If Trump wants to return America to the prosperous, cruising state of 2019, he must undo four years of rulemaking by the Biden-Harris administration, and he has only four years to do so.
Can his bureaucracy work faster than Biden’s? We’ll soon find out.
BTTT
With the exception of Judges, everything else can be undone pretty quick.
P
“Every time the White House changes hands…”
When people don’t get to know Trump they continue to think like this
It’s not going to be another let’s turn it over to cheating and corruption election
That is over
Anyone trying to perpetuate that is just trying to sell copy. In a lazy way.
Because, when Republicans oppose them, that is "regressive."
Deplorable, that the "garbage" -- Biden's word -- is now taking out the refuse.
Stealing a handful of Senate and Congressional seats was step 1.
AI can be helpful here.
Any regulation put in place in the past year should be automatically deleted.
Joe Biden!! He’s our man! IF joe can’t “F” it up, ain’t nobody can!!!!
Suck on it, ya evil communist basstids......he’s your boy, right along with your mighty POS: odongo.
Chevron Deference put an end to a lot of those environmental rules.
Flurries of lawsuits are being prepared now to tie up Trump’s entire agenda in court. They’re going to nitpick over everything to try to thwart everything Trump does.
We need to revise the “Congressional Review Act” so that ANY regulation, no matter when finalized can be revoked by a President with Congressional approval.
No, it cannot.
Firing civil service employees runs into the civil service regulations and they obstruct any such thing absent some felony or other extreme realities.

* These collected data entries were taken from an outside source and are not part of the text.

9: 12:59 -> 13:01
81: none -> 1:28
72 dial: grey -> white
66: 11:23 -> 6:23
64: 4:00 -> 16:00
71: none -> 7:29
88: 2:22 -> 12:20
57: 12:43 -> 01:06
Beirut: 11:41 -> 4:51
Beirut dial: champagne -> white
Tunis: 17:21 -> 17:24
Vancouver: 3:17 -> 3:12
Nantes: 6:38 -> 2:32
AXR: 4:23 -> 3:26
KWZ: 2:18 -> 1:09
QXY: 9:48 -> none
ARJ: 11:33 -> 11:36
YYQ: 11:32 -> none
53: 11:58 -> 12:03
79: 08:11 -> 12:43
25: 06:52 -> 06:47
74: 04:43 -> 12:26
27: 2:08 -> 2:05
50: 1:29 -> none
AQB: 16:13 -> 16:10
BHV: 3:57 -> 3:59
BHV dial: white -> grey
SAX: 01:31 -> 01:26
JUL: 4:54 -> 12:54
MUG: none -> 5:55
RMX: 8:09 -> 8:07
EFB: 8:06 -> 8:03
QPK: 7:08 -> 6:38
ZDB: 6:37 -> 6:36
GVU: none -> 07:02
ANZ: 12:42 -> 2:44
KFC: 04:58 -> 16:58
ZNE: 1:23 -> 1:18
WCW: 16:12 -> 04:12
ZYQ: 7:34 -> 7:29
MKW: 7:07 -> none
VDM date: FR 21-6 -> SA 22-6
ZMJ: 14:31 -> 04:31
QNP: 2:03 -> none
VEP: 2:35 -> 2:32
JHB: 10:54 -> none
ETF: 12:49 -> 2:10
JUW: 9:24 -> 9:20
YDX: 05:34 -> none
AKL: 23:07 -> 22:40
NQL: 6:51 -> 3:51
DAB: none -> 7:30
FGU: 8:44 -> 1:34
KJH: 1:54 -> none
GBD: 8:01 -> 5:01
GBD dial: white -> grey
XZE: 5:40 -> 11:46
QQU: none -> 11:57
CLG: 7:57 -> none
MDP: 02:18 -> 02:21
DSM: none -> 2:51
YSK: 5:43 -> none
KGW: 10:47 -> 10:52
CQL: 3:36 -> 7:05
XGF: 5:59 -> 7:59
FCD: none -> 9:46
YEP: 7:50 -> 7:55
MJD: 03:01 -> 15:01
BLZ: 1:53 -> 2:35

You can eliminate entire departments, and those employees are entitled to take civil service jobs from elsewhere in the area at any department.
One of the regulations forbids transferring an employee more then 50 miles from their current position.
Civil service has worked for decades to defend its aspect of the Swamp.
About the only possible maneuver is to retain the employee at his or her current payscale and reduce their activities to zero. Eliminate all responsibilities. Most will retire rather then endure the boredom.
But they will be paid as long as they are there.
Which is why deficit reduction is a silly thing to expect from the new Administration.
Trump will act as he sees fit, let the courts sort out the challenges. And put Congress on the spot to defend their opposition to their constituents.
Stealing a handful of Senate and Congressional seats was step 1”
Yes 4 Senate seats and at least a dozen House seats. No one who matters has said a word about it.
Schedule F
Trump needs to prove the election was stolen and then void everything Biden and Harris left their fecal smears on.
“One of the regulations forbids transferring an employee more then 50 miles from their current position.”
That is not correct.
First of all any civilian federal employee can be detailed anywhere at any time—for at least six months.
Second of all an agency can close or move offices at any time. While the employee can apply to another agency there is no guarantee they will be hired.
In addition an agency can reorganize and eliminate entire functions or divisions or move them to distant locations.
Specific example: I know folks who worked as federal employees in Hartford, CT offices.
Many of those offices were closed and the employees had to move to Boston if they wanted to keep their jobs.
That was 100 miles.
Republicans should filibuster every judicial appointment until Jan. 20.
“With the exception of Judges, everything else can be undone pretty quick.”
Also with the exception of money already dispersed from the Treasury by speeding up spending.